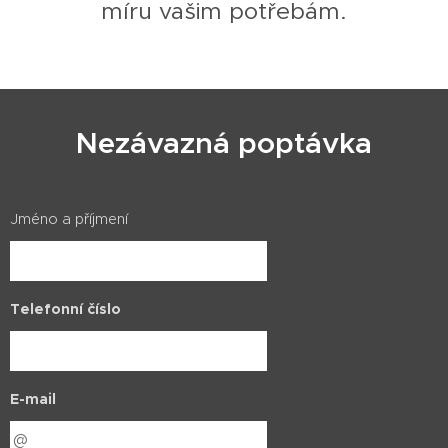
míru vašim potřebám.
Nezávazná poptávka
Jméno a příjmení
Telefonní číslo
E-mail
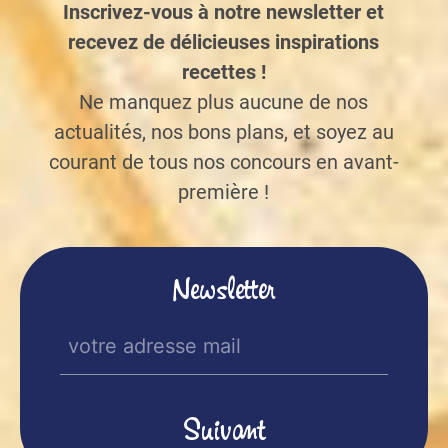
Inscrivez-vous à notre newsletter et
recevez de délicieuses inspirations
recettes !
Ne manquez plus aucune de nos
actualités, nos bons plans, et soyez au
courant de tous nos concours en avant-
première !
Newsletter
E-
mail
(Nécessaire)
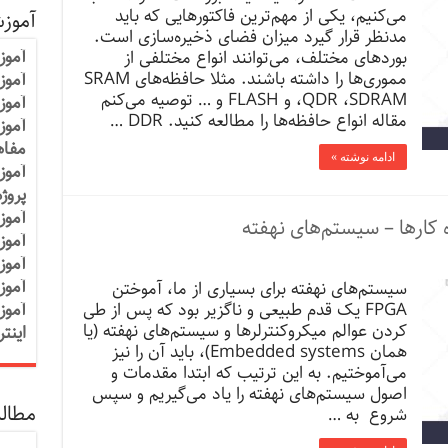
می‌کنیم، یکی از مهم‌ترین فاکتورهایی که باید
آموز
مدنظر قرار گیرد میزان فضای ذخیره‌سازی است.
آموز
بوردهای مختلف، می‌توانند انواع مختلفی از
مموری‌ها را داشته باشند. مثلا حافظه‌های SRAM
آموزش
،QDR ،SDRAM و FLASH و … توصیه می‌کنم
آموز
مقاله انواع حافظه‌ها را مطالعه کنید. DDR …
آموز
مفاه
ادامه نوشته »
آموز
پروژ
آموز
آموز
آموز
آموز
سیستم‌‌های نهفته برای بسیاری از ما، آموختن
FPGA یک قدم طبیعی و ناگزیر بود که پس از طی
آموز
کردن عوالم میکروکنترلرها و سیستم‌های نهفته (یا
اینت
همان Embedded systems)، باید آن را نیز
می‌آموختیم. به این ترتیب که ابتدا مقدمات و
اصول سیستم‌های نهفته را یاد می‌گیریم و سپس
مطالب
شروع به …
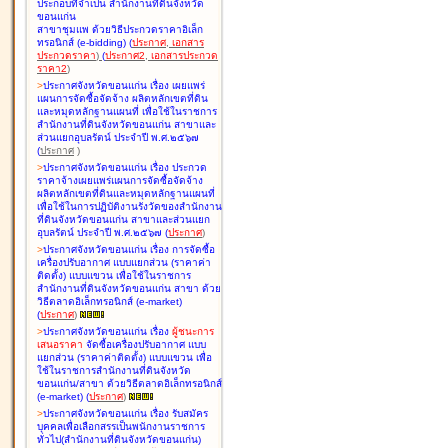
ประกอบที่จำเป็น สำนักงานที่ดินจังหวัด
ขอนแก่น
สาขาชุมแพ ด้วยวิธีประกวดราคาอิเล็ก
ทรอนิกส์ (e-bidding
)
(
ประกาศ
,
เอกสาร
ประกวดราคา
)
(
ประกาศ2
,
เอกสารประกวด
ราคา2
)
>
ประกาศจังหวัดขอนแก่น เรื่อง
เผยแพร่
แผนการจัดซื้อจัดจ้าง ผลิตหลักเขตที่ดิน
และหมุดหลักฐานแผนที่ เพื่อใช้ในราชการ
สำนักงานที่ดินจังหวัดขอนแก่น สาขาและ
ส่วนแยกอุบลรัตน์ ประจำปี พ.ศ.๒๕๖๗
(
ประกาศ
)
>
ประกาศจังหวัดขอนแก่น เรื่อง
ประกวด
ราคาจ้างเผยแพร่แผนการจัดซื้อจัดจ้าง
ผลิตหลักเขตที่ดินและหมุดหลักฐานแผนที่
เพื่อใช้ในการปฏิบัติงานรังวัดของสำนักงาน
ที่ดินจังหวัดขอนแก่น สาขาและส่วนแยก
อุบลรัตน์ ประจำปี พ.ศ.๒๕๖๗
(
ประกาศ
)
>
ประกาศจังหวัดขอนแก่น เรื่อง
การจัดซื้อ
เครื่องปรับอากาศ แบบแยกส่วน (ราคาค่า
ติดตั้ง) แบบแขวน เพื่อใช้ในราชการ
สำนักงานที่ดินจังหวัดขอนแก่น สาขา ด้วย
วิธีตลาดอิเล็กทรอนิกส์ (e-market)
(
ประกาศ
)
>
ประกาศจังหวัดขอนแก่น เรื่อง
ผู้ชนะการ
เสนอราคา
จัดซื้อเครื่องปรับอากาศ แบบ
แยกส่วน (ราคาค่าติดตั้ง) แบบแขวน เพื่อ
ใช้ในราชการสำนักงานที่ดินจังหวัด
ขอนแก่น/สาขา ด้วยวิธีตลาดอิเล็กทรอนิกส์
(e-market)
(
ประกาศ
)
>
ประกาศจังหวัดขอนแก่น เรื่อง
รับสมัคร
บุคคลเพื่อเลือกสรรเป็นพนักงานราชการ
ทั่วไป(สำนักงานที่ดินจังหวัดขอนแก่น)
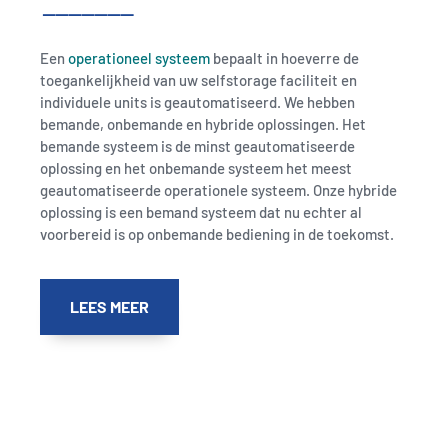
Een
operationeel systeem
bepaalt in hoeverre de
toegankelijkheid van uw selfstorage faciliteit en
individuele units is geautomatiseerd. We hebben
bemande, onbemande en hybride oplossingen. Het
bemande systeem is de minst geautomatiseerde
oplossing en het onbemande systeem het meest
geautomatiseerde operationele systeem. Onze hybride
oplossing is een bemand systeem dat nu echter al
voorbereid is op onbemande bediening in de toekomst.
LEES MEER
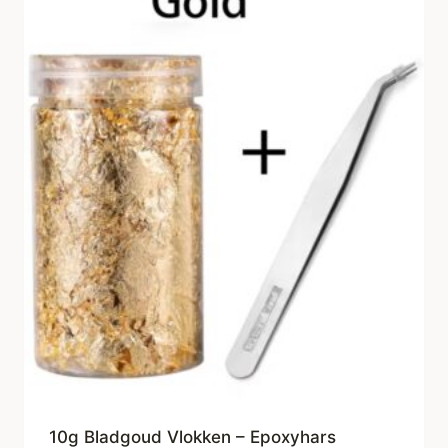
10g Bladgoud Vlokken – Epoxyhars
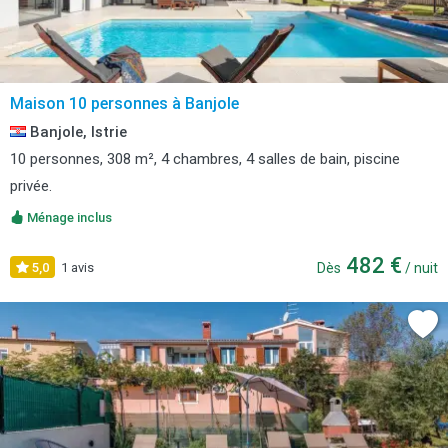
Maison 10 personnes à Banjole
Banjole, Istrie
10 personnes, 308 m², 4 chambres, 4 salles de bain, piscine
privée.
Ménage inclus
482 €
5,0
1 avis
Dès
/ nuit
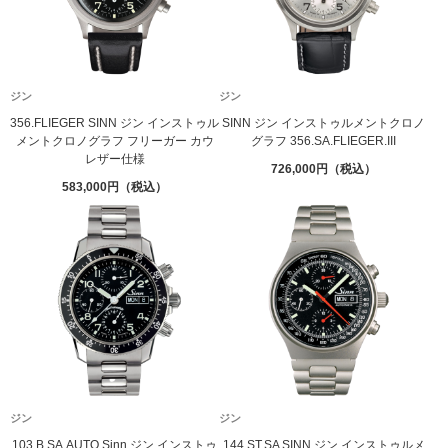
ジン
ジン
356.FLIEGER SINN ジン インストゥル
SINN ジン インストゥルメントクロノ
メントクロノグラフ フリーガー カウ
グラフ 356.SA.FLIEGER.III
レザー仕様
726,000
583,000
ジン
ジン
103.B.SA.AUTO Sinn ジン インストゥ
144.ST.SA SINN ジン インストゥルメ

=== What you have to do ===
The records above should be reproduced exactly, with no pictures included.

=== Worked solution ===
míru vašim potřebám.
Nezávazná poptávka
Jméno a příjmení
Telefonní číslo
E-mail
Inscrivez-vous à notre newsletter et
recevez de délicieuses inspirations
recettes !
Ne manquez plus aucune de nos
actualités, nos bons plans, et soyez au
courant de tous nos concours en avant-
première !
Newsletter
E-
mail
(Nécessaire)
می‌کنیم، یکی از مهم‌ترین فاکتورهایی که باید
آموز
مدنظر قرار گیرد میزان فضای ذخیره‌سازی است.
آموز
بوردهای مختلف، می‌توانند انواع مختلفی از
مموری‌ها را داشته باشند. مثلا حافظه‌های SRAM
آموزش
،QDR ،SDRAM و FLASH و … توصیه می‌کنم
آموز
مقاله انواع حافظه‌ها را مطالعه کنید. DDR …
آموز
مفاه
ادامه نوشته »
آموز
پروژ
آموز
آموز
آموز
آموز
سیستم‌‌های نهفته برای بسیاری از ما، آموختن
FPGA یک قدم طبیعی و ناگزیر بود که پس از طی
آموز
کردن عوالم میکروکنترلرها و سیستم‌های نهفته (یا
اینت
همان Embedded systems)، باید آن را نیز
می‌آموختیم. به این ترتیب که ابتدا مقدمات و
اصول سیستم‌های نهفته را یاد می‌گیریم و سپس
مطالب
شروع به …
ประกอบที่จำเป็น สำนักงานที่ดินจังหวัด
ขอนแก่น
สาขาชุมแพ ด้วยวิธีประกวดราคาอิเล็ก
ทรอนิกส์ (e-bidding
)
(
ประกาศ
,
เอกสาร
ประกวดราคา
)
(
ประกาศ2
,
เอกสารประกวด
ราคา2
)
>
ประกาศจังหวัดขอนแก่น เรื่อง
เผยแพร่
แผนการจัดซื้อจัดจ้าง ผลิตหลักเขตที่ดิน
และหมุดหลักฐานแผนที่ เพื่อใช้ในราชการ
สำนักงานที่ดินจังหวัดขอนแก่น สาขาและ
ส่วนแยกอุบลรัตน์ ประจำปี พ.ศ.๒๕๖๗
(
ประกาศ
)
>
ประกาศจังหวัดขอนแก่น เรื่อง
ประกวด
ราคาจ้างเผยแพร่แผนการจัดซื้อจัดจ้าง
ผลิตหลักเขตที่ดินและหมุดหลักฐานแผนที่
เพื่อใช้ในการปฏิบัติงานรังวัดของสำนักงาน
ที่ดินจังหวัดขอนแก่น สาขาและส่วนแยก
อุบลรัตน์ ประจำปี พ.ศ.๒๕๖๗
(
ประกาศ
)
>
ประกาศจังหวัดขอนแก่น เรื่อง
การจัดซื้อ
เครื่องปรับอากาศ แบบแยกส่วน (ราคาค่า
ติดตั้ง) แบบแขวน เพื่อใช้ในราชการ
สำนักงานที่ดินจังหวัดขอนแก่น สาขา ด้วย
วิธีตลาดอิเล็กทรอนิกส์ (e-market)
(
ประกาศ
)
>
ประกาศจังหวัดขอนแก่น เรื่อง
ผู้ชนะการ
เสนอราคา
จัดซื้อเครื่องปรับอากาศ แบบ
แยกส่วน (ราคาค่าติดตั้ง) แบบแขวน เพื่อ
ใช้ในราชการสำนักงานที่ดินจังหวัด
ขอนแก่น/สาขา ด้วยวิธีตลาดอิเล็กทรอนิกส์
(e-market)
(
ประกาศ
)
>
ประกาศจังหวัดขอนแก่น เรื่อง
รับสมัคร
บุคคลเพื่อเลือกสรรเป็นพนักงานราชการ
ทั่วไป(สำนักงานที่ดินจังหวัดขอนแก่น)
Een
operationeel systeem
bepaalt in hoeverre de
toegankelijkheid van uw selfstorage faciliteit en
individuele units is geautomatiseerd. We hebben
bemande, onbemande en hybride oplossingen. Het
bemande systeem is de minst geautomatiseerde
oplossing en het onbemande systeem het meest
geautomatiseerde operationele systeem. Onze hybride
oplossing is een bemand systeem dat nu echter al
voorbereid is op onbemande bediening in de toekomst.
LEES MEER
10g Bladgoud Vlokken – Epoxyhars
Maison 10 personnes à Banjole
Banjole, Istrie
10 personnes, 308 m², 4 chambres, 4 salles de bain, piscine
privée.
Ménage inclus
482 €
5,0
1 avis
Dès
/ nuit
ジン
ジン
356.FLIEGER SINN ジン インストゥル
SINN ジン インストゥルメントクロノ
メントクロノグラフ フリーガー カウ
グラフ 356.SA.FLIEGER.III
レザー仕様
726,000
583,000
ジン
ジン
103.B.SA.AUTO Sinn ジン インストゥ
144.ST.SA SINN ジン インストゥルメ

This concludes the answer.